The paper says that the LD50 "was determined graphically using a pairwise plot of the exposure temperature and the percentage of bud mortality ... for each species." I don't know what that means. It sounds like they did not estimate the LD50 statistically but instead graphed the bud mortality versus the temperature and used linear interpolation (or a smoother) to estimate the temperature at which the mortality is 50%. Here is a graph of the data connected by lines:

title "Bud Mortality in Black Hills Spruce";
proc sgplot data=SpruceBudDamage;
   series x=Temp y=BudMort / markers group=TimeIndoors lineattrs=(thickness=2);
   refline 50 / axis=y lineattrs=(color=red);
   xaxis grid; yaxis grid;
run;

The horizontal red line in the graph is the line of 50% mortality. For each curve, a crude estimate of LD50 is the temperature at which the curve crosses that line. The graphical estimates and the estimates in the paper are shown in the following table. The estimates in the authors' paper are greater than the estimates from my graph, but I do not know why. If you use something other than linear interpolation (for example, a loess smoother), you will get different curves and different estimates.
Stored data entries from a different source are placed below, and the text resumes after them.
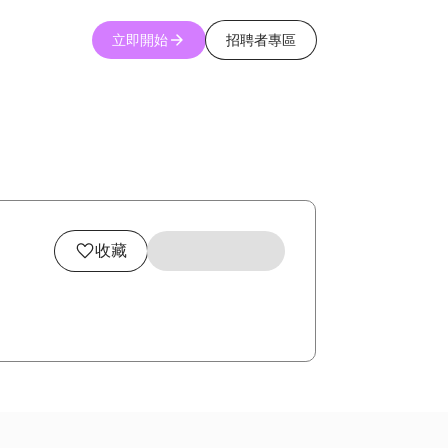
立即開始
招聘者專區
收藏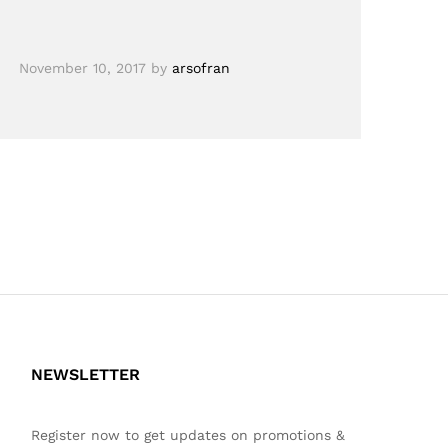
November 10, 2017
by
arsofran
NEWSLETTER
Register now to get updates on promotions &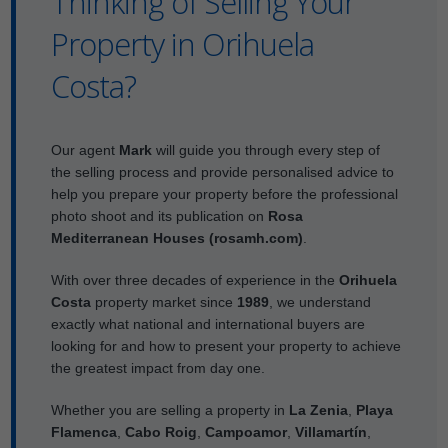
Thinking of Selling Your
Property in Orihuela
Costa?
Our agent
Mark
will guide you through every step of
the selling process and provide personalised advice to
help you prepare your property before the professional
photo shoot and its publication on
Rosa
Mediterranean Houses (rosamh.com)
.
With over three decades of experience in the
Orihuela
Costa
property market since
1989
, we understand
exactly what national and international buyers are
looking for and how to present your property to achieve
the greatest impact from day one.
Whether you are selling a property in
La Zenia
,
Playa
Flamenca
,
Cabo Roig
,
Campoamor
,
Villamartín
,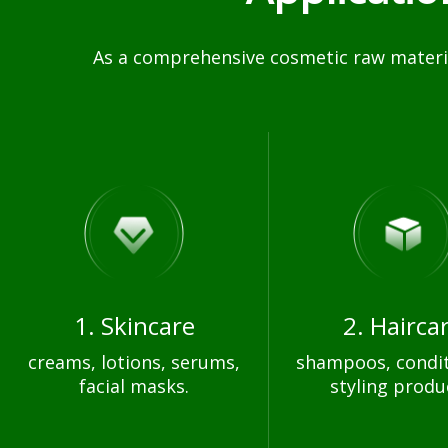
As a comprehensive cosmetic raw materia
1. Skincare
2. Hairca
creams, lotions, serums,
shampoos, condit
facial masks.
styling produ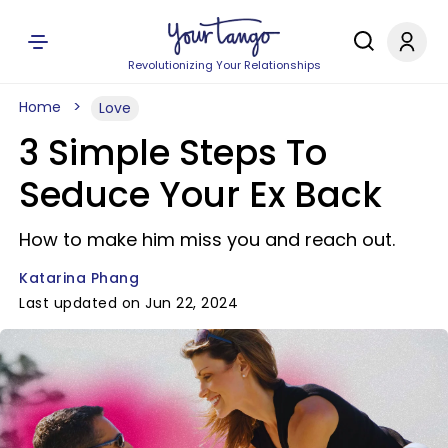
Revolutionizing Your Relationships
Home
Love
3 Simple Steps To
Seduce Your Ex Back
How to make him miss you and reach out.
Katarina Phang
Last updated on Jun 22, 2024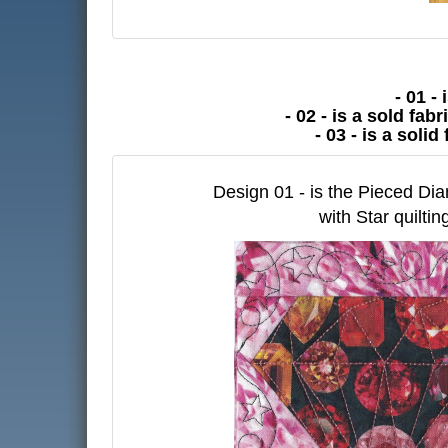
- 01 -
- 02 - is a sold fa
- 03 - is a soli
Design 01 - is the Pieced D
with Star quiltin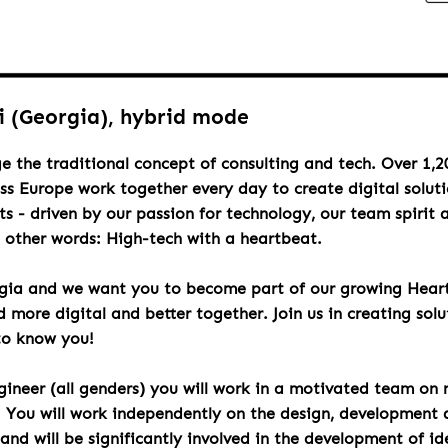
si (Georgia), hybrid mode
e the traditional concept of consulting and tech. Over 1,2
oss Europe work together every day to create digital solut
s - driven by our passion for technology, our team spirit 
n other words: High-tech with a heartbeat.
rgia and we want you to become part of our growing Hea
more digital and better together. Join us in creating solu
to know you!
ineer (all genders) you will work in a motivated team on 
. You will work independently on the design, development 
d will be significantly involved in the development of id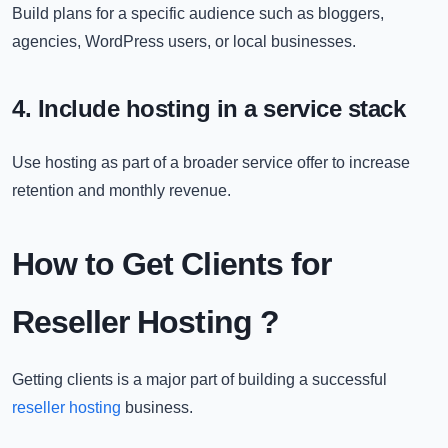
Build plans for a specific audience such as bloggers,
agencies, WordPress users, or local businesses.
4. Include hosting in a service stack
Use hosting as part of a broader service offer to increase
retention and monthly revenue.
How to Get Clients for
Reseller Hosting ?
Getting clients is a major part of building a successful
reseller hosting
business.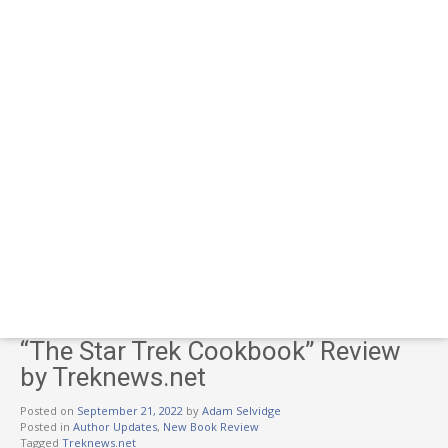
“The Star Trek Cookbook” Review
by Treknews.net
Posted on
September 21, 2022
by
Adam Selvidge
Posted in
Author Updates
,
New Book Review
Tagged
Treknews.net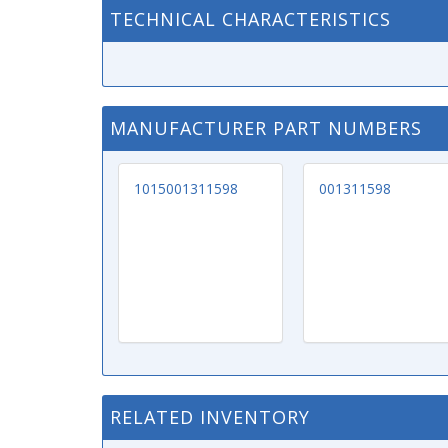
TECHNICAL CHARACTERISTICS
MANUFACTURER PART NUMBERS
1015001311598
001311598
RELATED INVENTORY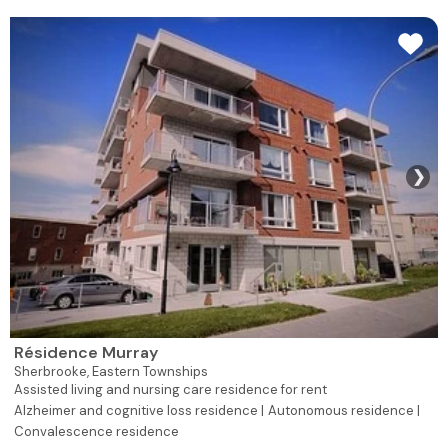
❯
Résidence Murray
Sherbrooke,
Eastern Townships
Assisted living and nursing care residence for rent
Alzheimer and cognitive loss residence |
Autonomous residence |
Convalescence residence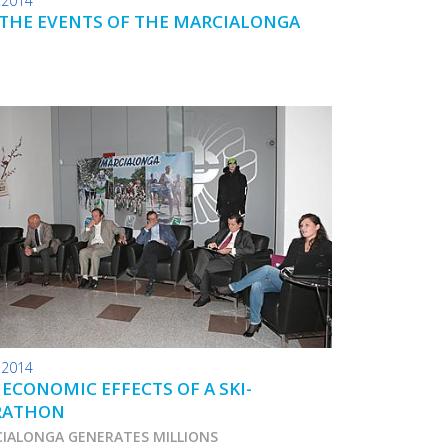
.2014
 THE EVENTS OF THE MARCIALONGA
.2014
 ECONOMIC EFFECTS OF A SKI-
RATHON
IALONGA GENERATES MILLIONS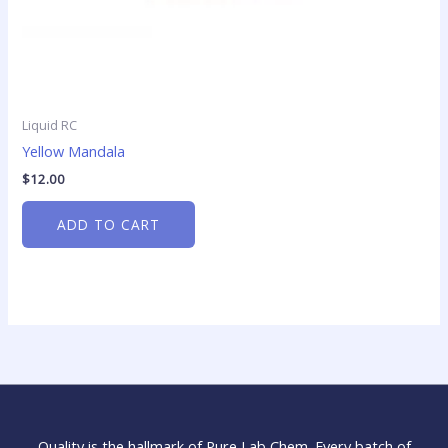
Liquid RC
Yellow Mandala
$
12.00
ADD TO CART
Quality is the hallmark of Pure Lab Chem. Every batch of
Although these graphical estimates differ slightly from the published results, the numbers tell the same story. On average, a spruce Christmas tree that is not brought indoors is hardy to about -28C. If you bring a tree indoors for 3 days, it is hardy only to about -25C. The longer a tree is indoors, the more it loses hardiness. For trees that are indoors for 20 days, the median lethal temperature is -18C, or about 10 degrees warmer than for the control group.

Better estimates of LD50

The graphical estimates are crude. They are based on linear interpolation between two consecutive data points: one for which the mortality is below 50% and the next for which the mortality is above 50%. The estimates ignore all other data. Furthermore, the estimates assume that the mortality is linear between those two points, which is not usually the case. The mortality curve is typically a sigmoid (or S-shaped) curve.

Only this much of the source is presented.